* Exercise description: Please transcribe the entries below exactly and leave out every picture.

Start of Recorded data

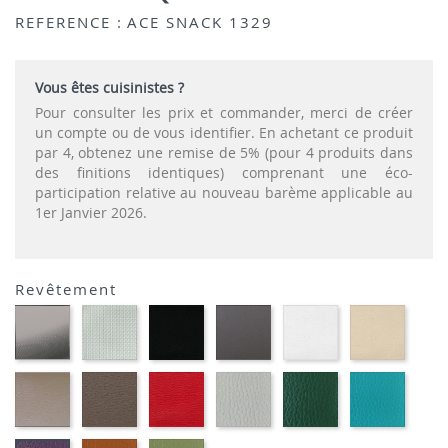
REFERENCE :
ACE SNACK 1329
Vous êtes cuisinistes ?
Pour consulter les prix et commander, merci de créer
un compte ou de vous identifier. En achetant ce produit
par 4, obtenez une remise de 5% (pour 4 produits dans
des finitions identiques) comprenant une éco-
participation relative au nouveau barème applicable au
1er Janvier 2026.
Revêtement
CARBON
SONOR
EKOS
EKOS
EKOS
EKOS
LOOK-
ALU-
NOIR-
GRIS-
BLANC-
NOISE
SIMILI
SIMILI
SIMILI
SIMILI
SIMILI
SIMILI
EKOS
MARRON
PLANET
FLUSKO
FLUSKO
01-
GREGE-
MEXICO-
ROUGE-
GRIS
VERT
FULSK
SIMILI
SIMILI
SIMILI
CLAIR-
BOUTEILLE-
TURQU
SIMILI
SIMILI
SIMILI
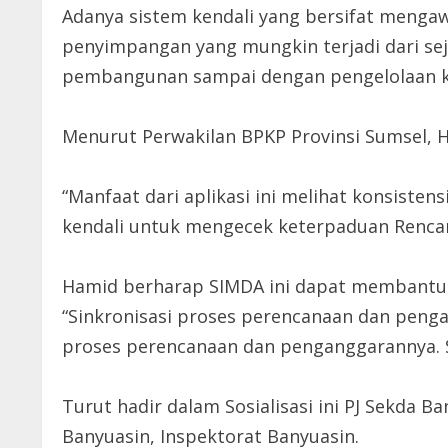
Adanya sistem kendali yang bersifat menga
penyimpangan yang mungkin terjadi dari sej
pembangunan sampai dengan pengelolaan k
Menurut Perwakilan BPKP Provinsi Sumsel,
“Manfaat dari aplikasi ini melihat konsiste
kendali untuk mengecek keterpaduan Rencan
Hamid berharap SIMDA ini dapat membantu 
“Sinkronisasi proses perencanaan dan penga
proses perencanaan dan penganggarannya. S
Turut hadir dalam Sosialisasi ini PJ Sekda 
Banyuasin, Inspektorat Banyuasin.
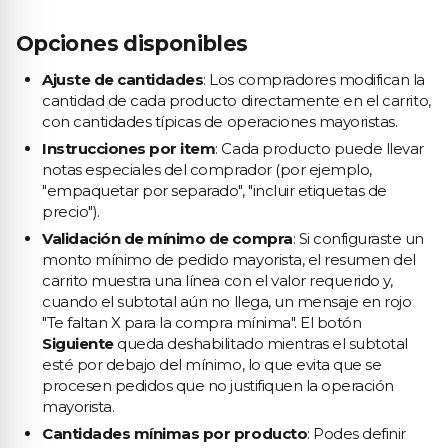
Opciones disponibles
Ajuste de cantidades
: Los compradores modifican la
cantidad de cada producto directamente en el carrito,
con cantidades típicas de operaciones mayoristas.
Instrucciones por item
: Cada producto puede llevar
notas especiales del comprador (por ejemplo,
"empaquetar por separado", "incluir etiquetas de
precio").
Validación de mínimo de compra
: Si configuraste un
monto mínimo de pedido mayorista, el resumen del
carrito muestra una línea con el valor requerido y,
cuando el subtotal aún no llega, un mensaje en rojo
"Te faltan X para la compra mínima". El botón
Siguiente
queda deshabilitado mientras el subtotal
esté por debajo del mínimo, lo que evita que se
procesen pedidos que no justifiquen la operación
mayorista.
Cantidades mínimas por producto
: Podes definir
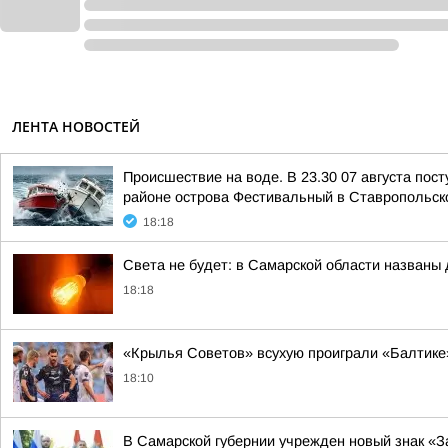
ЛЕНТА НОВОСТЕЙ
Происшествие на воде. В 23.30 07 августа пос
районе острова Фестивальный в Ставропольск
18:18
Света не будет: в Самарской области названы
18:18
«Крылья Советов» всухую проиграли «Балтик
18:10
В Самарской губернии учрежден новый знак «З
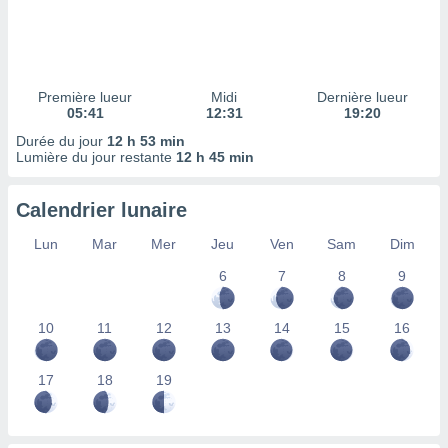
ires
ons le
ent des
es
 :
Première lueur
Midi
Dernière lueur
et/ou
05:41
12:31
19:20
 à des
Durée du jour
12 h 53 min
ions sur
Lumière du jour restante
12 h 45 min
eil,
des
limitées
Calendrier lunaire
nner la
Lun
Mar
Mer
Jeu
Ven
Sam
Dim
, créer
ils pour
6
7
8
9
ité
lisée,
10
11
12
13
14
15
16
des
our
nner des
17
18
19
és
lisées,
s profils
enus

End of Recorded data

* Exercise answer:
REFERENCE :
ACE SNACK 1329
Vous êtes cuisinistes ?
Pour consulter les prix et commander, merci de créer
un compte ou de vous identifier. En achetant ce produit
par 4, obtenez une remise de 5% (pour 4 produits dans
des finitions identiques) comprenant une éco-
participation relative au nouveau barème applicable au
1er Janvier 2026.
Revêtement
CARBON
SONOR
EKOS
EKOS
EKOS
EKOS
LOOK-
ALU-
NOIR-
GRIS-
BLANC-
NOISE
SIMILI
SIMILI
SIMILI
SIMILI
SIMILI
SIMILI
EKOS
MARRON
PLANET
FLUSKO
FLUSKO
01-
GREGE-
MEXICO-
ROUGE-
GRIS
VERT
FULSK
SIMILI
SIMILI
SIMILI
CLAIR-
BOUTEILLE-
TURQU
SIMILI
SIMILI
SIMILI
Adanya sistem kendali yang bersifat menga
penyimpangan yang mungkin terjadi dari sej
pembangunan sampai dengan pengelolaan k
Menurut Perwakilan BPKP Provinsi Sumsel,
“Manfaat dari aplikasi ini melihat konsiste
kendali untuk mengecek keterpaduan Rencan
Hamid berharap SIMDA ini dapat membantu 
“Sinkronisasi proses perencanaan dan penga
proses perencanaan dan penganggarannya. S
Turut hadir dalam Sosialisasi ini PJ Sekda 
Banyuasin, Inspektorat Banyuasin.
Opciones disponibles
Ajuste de cantidades
: Los compradores modifican la
cantidad de cada producto directamente en el carrito,
con cantidades típicas de operaciones mayoristas.
Instrucciones por item
: Cada producto puede llevar
notas especiales del comprador (por ejemplo,
"empaquetar por separado", "incluir etiquetas de
precio").
Validación de mínimo de compra
: Si configuraste un
monto mínimo de pedido mayorista, el resumen del
carrito muestra una línea con el valor requerido y,
cuando el subtotal aún no llega, un mensaje en rojo
"Te faltan X para la compra mínima". El botón
Siguiente
queda deshabilitado mientras el subtotal
esté por debajo del mínimo, lo que evita que se
procesen pedidos que no justifiquen la operación
mayorista.
Cantidades mínimas por producto
: Podes definir
ЛЕНТА НОВОСТЕЙ
Происшествие на воде. В 23.30 07 августа пос
районе острова Фестивальный в Ставропольск
18:18
Света не будет: в Самарской области названы
18:18
«Крылья Советов» всухую проиграли «Балтик
18:10
В Самарской губернии учрежден новый знак «З
ires
ons le
ent des
es
 :
Première lueur
Midi
Dernière lueur
et/ou
05:41
12:31
19:20
 à des
Durée du jour
12 h 53 min
ions sur
Lumière du jour restante
12 h 45 min
eil,
des
limitées
Calendrier lunaire
nner la
Lun
Mar
Mer
Jeu
Ven
Sam
Dim
, créer
ils pour
6
7
8
9
ité
lisée,
10
11
12
13
14
15
16
des
our
nner des
17
18
19
és
lisées,
s profils
enus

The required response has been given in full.